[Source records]
------------
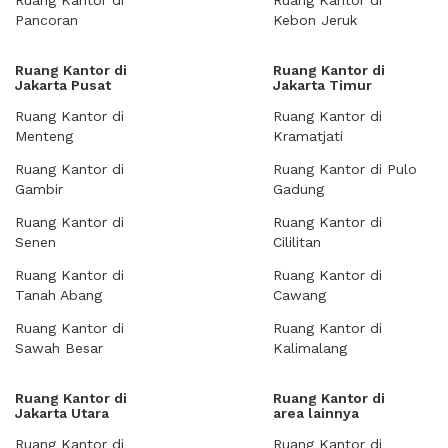
Ruang Kantor di
Ruang Kantor di
Pancoran
Kebon Jeruk
Ruang Kantor di
Ruang Kantor di
Jakarta Pusat
Jakarta Timur
Ruang Kantor di
Ruang Kantor di
Menteng
Kramatjati
Ruang Kantor di
Ruang Kantor di Pulo
Gambir
Gadung
Ruang Kantor di
Ruang Kantor di
Senen
Cililitan
Ruang Kantor di
Ruang Kantor di
Tanah Abang
Cawang
Ruang Kantor di
Ruang Kantor di
Sawah Besar
Kalimalang
Ruang Kantor di
Ruang Kantor di
Jakarta Utara
area lainnya
Ruang Kantor di
Ruang Kantor di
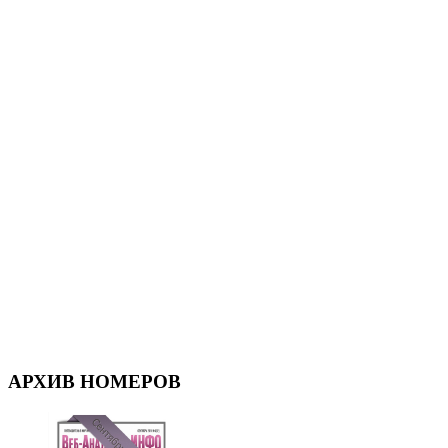
АРХИВ НОМЕРОВ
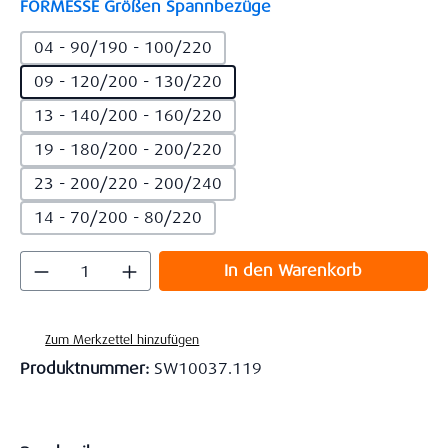
auswählen
FORMESSE Größen Spannbezüge
04 - 90/190 - 100/220
09 - 120/200 - 130/220
13 - 140/200 - 160/220
19 - 180/200 - 200/220
23 - 200/220 - 200/240
14 - 70/200 - 80/220
Produkt Anzahl: Gib den gewünschten Wert
In den Warenkorb
Zum Merkzettel hinzufügen
Produktnummer:
SW10037.119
------------
* [Task details] Write the records out in full, word for word; leave every picture behind.

* [Answer to the exercise]
Ruang Kantor di
Ruang Kantor di
Pancoran
Kebon Jeruk
Ruang Kantor di
Ruang Kantor di
Jakarta Pusat
Jakarta Timur
Ruang Kantor di
Ruang Kantor di
Menteng
Kramatjati
Ruang Kantor di
Ruang Kantor di Pulo
Gambir
Gadung
Ruang Kantor di
Ruang Kantor di
Senen
Cililitan
Ruang Kantor di
Ruang Kantor di
Tanah Abang
Cawang
Ruang Kantor di
Ruang Kantor di
Sawah Besar
Kalimalang
Ruang Kantor di
Ruang Kantor di
Jakarta Utara
area lainnya
Ruang Kantor di
Ruang Kantor di
АРХИВ НОМЕРОВ
auswählen
FORMESSE Größen Spannbezüge
04 - 90/190 - 100/220
09 - 120/200 - 130/220
13 - 140/200 - 160/220
19 - 180/200 - 200/220
23 - 200/220 - 200/240
14 - 70/200 - 80/220
Produkt Anzahl: Gib den gewünschten Wert
In den Warenkorb
Zum Merkzettel hinzufügen
Produktnummer:
SW10037.119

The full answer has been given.